Clearly this happens more often than would be appreciated by the riders, but it's a fact of the beast. The biggest problem is that one holdup early in the journey can mess up the entire schedule. For example, Let's say 49 (LSL Westbound) is held up at Syracuse because of a problem on CSX rails, now they've not only missed their slot leaving SYR, but they've now lost their slot on every division and host from there to Chicago.
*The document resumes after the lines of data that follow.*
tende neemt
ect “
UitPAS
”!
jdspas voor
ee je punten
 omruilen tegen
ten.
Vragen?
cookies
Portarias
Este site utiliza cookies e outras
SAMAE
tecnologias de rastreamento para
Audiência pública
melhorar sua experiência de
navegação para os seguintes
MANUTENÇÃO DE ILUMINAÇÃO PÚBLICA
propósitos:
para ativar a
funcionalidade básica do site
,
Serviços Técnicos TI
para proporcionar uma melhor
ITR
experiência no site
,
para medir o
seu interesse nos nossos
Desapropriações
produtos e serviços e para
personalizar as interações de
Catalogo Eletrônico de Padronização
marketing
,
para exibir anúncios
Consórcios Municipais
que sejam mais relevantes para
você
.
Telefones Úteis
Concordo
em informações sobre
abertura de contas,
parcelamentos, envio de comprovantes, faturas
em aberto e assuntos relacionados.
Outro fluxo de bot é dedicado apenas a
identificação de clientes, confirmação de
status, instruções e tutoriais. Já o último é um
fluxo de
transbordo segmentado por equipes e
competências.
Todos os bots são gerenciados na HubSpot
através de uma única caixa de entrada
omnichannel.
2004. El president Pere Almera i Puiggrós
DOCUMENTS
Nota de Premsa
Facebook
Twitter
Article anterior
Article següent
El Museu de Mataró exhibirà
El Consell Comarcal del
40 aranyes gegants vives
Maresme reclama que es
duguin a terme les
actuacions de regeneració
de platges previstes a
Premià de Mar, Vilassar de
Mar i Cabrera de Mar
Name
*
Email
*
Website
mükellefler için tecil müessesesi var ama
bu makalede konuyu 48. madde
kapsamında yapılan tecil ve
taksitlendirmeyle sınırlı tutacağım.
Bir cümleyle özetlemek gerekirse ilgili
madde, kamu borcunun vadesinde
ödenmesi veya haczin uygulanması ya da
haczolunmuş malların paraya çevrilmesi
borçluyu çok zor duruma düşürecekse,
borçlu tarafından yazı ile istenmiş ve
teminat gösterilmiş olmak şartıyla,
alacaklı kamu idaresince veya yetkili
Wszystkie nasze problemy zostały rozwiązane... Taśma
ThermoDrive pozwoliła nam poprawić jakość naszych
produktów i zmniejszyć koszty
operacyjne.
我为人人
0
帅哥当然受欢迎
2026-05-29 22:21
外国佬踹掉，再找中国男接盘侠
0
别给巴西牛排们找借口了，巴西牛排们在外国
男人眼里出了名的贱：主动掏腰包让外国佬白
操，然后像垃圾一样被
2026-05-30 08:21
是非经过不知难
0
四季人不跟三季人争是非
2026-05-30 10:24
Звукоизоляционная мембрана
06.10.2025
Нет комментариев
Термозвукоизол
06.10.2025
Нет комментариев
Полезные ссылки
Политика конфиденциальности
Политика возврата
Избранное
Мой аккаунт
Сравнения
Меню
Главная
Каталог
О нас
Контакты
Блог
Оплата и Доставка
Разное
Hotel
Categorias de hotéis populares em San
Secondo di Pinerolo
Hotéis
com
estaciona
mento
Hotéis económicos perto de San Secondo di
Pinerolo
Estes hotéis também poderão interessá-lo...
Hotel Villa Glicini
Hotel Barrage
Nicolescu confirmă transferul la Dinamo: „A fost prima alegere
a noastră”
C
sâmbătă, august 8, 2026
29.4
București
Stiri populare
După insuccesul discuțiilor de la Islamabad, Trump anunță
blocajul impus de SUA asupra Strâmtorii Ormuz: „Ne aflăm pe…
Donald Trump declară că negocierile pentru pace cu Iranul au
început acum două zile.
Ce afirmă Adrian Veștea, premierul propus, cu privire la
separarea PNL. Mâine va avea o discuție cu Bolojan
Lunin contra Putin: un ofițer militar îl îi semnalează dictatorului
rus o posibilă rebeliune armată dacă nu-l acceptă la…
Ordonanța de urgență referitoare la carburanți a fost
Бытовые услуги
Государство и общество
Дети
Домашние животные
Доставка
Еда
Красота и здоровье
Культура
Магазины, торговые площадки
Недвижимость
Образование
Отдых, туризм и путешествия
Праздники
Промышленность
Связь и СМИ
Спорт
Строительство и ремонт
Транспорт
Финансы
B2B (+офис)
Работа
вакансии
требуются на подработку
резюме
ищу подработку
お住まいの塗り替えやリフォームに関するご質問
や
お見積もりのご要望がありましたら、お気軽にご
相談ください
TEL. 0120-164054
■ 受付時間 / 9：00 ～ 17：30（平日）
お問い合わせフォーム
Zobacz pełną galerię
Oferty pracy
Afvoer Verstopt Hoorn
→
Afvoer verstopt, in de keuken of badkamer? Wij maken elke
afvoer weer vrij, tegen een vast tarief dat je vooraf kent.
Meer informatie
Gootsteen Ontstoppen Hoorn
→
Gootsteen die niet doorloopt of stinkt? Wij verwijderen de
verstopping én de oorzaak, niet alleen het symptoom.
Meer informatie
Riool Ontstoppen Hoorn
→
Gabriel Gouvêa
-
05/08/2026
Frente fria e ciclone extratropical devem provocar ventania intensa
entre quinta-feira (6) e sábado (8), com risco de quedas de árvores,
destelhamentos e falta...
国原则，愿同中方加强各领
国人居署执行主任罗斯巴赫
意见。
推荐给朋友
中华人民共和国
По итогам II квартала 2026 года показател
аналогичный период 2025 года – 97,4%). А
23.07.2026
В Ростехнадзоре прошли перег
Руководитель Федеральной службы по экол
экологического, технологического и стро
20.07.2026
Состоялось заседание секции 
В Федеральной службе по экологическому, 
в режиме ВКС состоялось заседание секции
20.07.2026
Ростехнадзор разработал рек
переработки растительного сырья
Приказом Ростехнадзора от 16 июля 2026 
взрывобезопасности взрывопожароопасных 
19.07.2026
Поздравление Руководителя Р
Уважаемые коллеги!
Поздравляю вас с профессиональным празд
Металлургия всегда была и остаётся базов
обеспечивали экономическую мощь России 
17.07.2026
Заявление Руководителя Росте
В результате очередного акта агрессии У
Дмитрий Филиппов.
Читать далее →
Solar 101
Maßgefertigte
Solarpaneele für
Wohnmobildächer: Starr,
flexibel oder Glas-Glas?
Sure, the dispatcher in the area may still try to prioritize them getting out as much as they can, and let's just say the Rochester and Buffalo Terminal dispatchers* might be feeling nice too because they understand what the problem was, but as soon as 49 gets out of the state, and especially onto NS track at Cleveland, there's no hope because the dispatchers can try, but their priority is to their own railroad since Amtrak is operating out of slot at that point, becoming a cascading problem all the way down the line, slower and slower, later and later.
*Please don't blast me if I listed the dispatchers wrong, I haven't been able to keep up lately with what desks to and don't exist in the Albany Division anymore...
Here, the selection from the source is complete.